Permis de louer dans la MEL : le guide complet 2026 pour les propriétaires
Depuis le 1er janvier 2026, le permis de louer est obligatoire sur une trentaine de communes de la Métropole Européenne de Lille (MEL). Qui est concerné, quelles démarches, quel délai, quel coût, et surtout : comment remettre un logement dégradé en état pour pouvoir le louer ? Ce guide fait le tour complet de ce que le permis de louer MEL change pour les propriétaires, à Lille et dans toute la métropole.
Dans cet article
- Permis de louer, déclaration, permis de diviser : quelles différences ?

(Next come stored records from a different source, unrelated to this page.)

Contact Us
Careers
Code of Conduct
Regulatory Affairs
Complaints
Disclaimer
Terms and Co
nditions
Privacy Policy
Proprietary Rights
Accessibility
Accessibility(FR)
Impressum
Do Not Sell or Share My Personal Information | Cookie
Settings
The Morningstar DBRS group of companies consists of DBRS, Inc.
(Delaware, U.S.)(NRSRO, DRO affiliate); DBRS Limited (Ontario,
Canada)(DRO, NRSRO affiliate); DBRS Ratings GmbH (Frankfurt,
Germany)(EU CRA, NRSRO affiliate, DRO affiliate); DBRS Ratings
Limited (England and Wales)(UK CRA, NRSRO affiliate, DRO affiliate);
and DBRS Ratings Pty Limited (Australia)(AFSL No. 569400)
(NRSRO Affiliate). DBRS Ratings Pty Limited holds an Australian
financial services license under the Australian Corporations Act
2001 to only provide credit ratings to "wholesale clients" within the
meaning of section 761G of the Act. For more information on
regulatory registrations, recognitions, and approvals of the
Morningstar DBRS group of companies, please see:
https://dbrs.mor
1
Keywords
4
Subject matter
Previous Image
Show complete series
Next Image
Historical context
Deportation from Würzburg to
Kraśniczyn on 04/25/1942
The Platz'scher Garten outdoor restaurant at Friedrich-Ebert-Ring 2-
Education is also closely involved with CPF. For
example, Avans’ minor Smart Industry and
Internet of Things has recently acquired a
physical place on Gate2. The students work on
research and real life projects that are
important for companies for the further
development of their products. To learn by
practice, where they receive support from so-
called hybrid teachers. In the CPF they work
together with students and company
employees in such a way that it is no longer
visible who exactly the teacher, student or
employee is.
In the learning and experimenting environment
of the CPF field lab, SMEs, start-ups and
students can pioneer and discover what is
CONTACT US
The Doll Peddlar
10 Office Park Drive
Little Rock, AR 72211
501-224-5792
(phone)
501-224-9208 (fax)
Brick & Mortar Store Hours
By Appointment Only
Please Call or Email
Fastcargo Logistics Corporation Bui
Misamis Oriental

- Quelles communes de la MEL sont concernées ?
- Êtes-vous concerné ? Logements visés et cas particuliers
- La démarche : où, comment, quel délai, quel coût
- Logement dégradé : la remise en état avant de louer
- Des aides pour financer les travaux ?
- Les bons interlocuteurs dans la métropole
Permis de louer, déclaration, permis de diviser : quelles différences ?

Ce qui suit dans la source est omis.